分類項目「02. か行」に関する記事一覧
薫陸は、早い時期から重要な香原料として重宝され、日本に伝来してからは薫物作りに欠かせない材料となった。
- 「梵に杜嚕、君杜魯という。枝葉は松に似る。夏に樹脂を採って香を製す。薫または熏に作る。」[有賀1990:92]
- 「薫陸は鑑真が日本に持ち込もうとした香料のなかにも見られ、また代表的な薫物である『六種の薫物』のなかの梅花、菊花、落葉、黒方を調製するときにも利用される。」[神保2003:323]
しかし今日、香原料としての「薫陸」が本来どの基原植物によるものかという点をめぐっては、およそ2つの大きく異なる見解が存在している。詳しくは次項参照。

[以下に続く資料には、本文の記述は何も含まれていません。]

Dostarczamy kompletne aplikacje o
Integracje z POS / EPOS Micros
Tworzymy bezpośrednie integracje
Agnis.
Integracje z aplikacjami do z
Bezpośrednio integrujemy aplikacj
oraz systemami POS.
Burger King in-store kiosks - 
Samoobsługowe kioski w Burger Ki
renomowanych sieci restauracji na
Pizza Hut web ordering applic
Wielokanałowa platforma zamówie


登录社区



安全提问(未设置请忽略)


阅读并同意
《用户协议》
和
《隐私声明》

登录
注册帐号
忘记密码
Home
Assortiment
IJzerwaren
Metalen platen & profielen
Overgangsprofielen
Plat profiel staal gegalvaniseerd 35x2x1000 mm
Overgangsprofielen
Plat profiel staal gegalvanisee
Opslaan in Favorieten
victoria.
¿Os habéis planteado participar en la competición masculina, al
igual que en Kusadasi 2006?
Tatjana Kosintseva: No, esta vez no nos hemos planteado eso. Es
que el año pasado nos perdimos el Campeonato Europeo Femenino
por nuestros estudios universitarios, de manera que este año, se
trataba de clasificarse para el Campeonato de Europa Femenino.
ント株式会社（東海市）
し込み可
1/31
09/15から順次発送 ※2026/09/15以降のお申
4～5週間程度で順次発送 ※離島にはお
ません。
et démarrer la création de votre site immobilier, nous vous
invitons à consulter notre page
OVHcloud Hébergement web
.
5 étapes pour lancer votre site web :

Scientific Identification - 科学的同定
見解1. 「薫陸(香)と乳香は、形状が異なるものの、基原植物を同じくする樹脂である」。もしこの見解が正しければ、薫陸は乳香と同じくカンラン科ボスウェリア属の Boswellia carterii を基原とする樹脂を指すことになる。
- 『夢渓筆談』薬議に「薫陸、即ち乳香なり。本と薫陸と名く、其の滴下するや、乳頭の如きを以て、之を乳頭香と謂う」という記述がみられる。また『本草綱目』では項目自体が「薫陸香乳香」としてまとめられている。[いずれも有賀1990:93]
- 「『くりく』『くんりく』とも読み、『南蛮松脂』との異称もある。薬剤としても使われる。インド・イラン周辺に生育するクンロクコウ類から盛夏に分泌された樹脂が凝固したもの。乳頭状のものは特に乳香と呼ばれる。」[神保2003:323]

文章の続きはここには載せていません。